JAKARTASATU– Ada pemahaman, terorisme sebagai jalan perjuangan. Bagi saya itulah asal muasal terorisme, itulah akar masalahnya. Tentu saya tidak sedang berbicara terorisme yang dilakukan oleh negara. Semisal Zionis Israel kepada rakyat Palestina. Atau terorisme negara dengan korban rakyat kecil di negara-negara Islam Timur Tengah. Saya sedang berbicara terorisme di Indonesia, yang dilakukan, apa boleh buat, saya sebut dilakukan oleh beberapa orang Islam (muslim).

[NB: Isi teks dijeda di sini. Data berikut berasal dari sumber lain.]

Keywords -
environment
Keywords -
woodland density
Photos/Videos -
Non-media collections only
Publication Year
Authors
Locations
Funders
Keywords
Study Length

Ketika diberitakan oleh media, seorang muslim mengebom gereja yang mengakibatkan tewasnya banyak orang plus luka-luka, hati ini terasa teriris. Sedih. Rasanya tak ada gunanya berbasa-basi turut berempati atas tewasnya orang-orang yang sedang beribadah itu. Seperti banyak empati yang dilakukan oleh seorang muslim di sosial media. Atau ikut-ikutan “bermain” tagar “Kamitidaktakut. Sebab pada dasarnya, dalam hati kecil, tentu saja kita sangat takut sama yang namanya teroris. Bagaimana mungkin kita tak takut oleh para pengebom yang bahkan rela melakukan bom bunuh diri itu?

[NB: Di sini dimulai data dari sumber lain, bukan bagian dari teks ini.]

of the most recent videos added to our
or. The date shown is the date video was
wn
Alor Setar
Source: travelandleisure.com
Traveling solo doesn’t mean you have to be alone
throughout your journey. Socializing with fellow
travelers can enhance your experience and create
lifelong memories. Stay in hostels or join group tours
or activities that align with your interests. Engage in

Bagi seorang muslim, tentu saja paham bahwa menjadi muslim artinya memang harus berjuang. Menaburkan kebaikan, mencegah kemungkaran dan selalu terus berjalan dengan mengingat Allah SWT, agar selalu dekat. Sebab itulah tujuan akhirnya. Kita akan kembali kepadaNya. Bagaimana mungkin kita akan bisa kembali, diterimaNya, tanpa ada perjuangan yang kita lakukan di dunia? Itu sebabnya, perjuangan menjadi penting. Hanya persoalannya, kenapa perjuangan dalam negara yang damai mesti dilakukan dengan kekerasan, dengan pengeboman?

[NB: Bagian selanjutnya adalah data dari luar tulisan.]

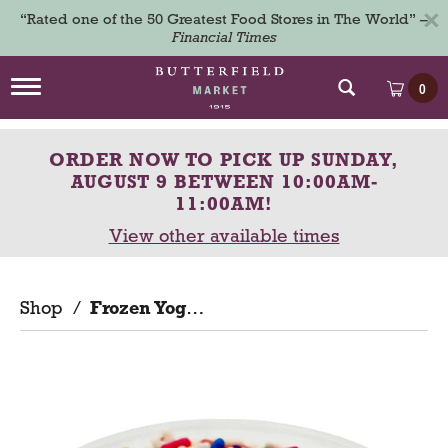
×
“Rated one of the 50 Greatest Food Stores in The World” –
Financial Times
T
0
o
g
g
ORDER NOW TO PICK UP
SUNDAY,
l
e
AUGUST 9 BETWEEN 10:00AM-
n
11:00AM
!
a
View other available times
v
i
g
a
Shop
/
Frozen Yogurt
t
i
o
n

Baik. Mungkin banyak yang tak sependapat dengan pemikiran saya di atas. Para teroris itu bukan berjuang, para teroris itu tidak beragama, tidak punya agama, para teroris itu hanya menodai Islam, merusak citra Islam. Siapapun memang boleh saja menghakimi demikian, tapi saya kira tidak bakal menyelesaikan persoalan. Selain hanya bisa meluahkan amarah sesaat saja. Dan kemudian terorisme terjadi lagi, dan kita mengutuk lagi. Penghakiman tidak pernah menghasilkan apa-apa.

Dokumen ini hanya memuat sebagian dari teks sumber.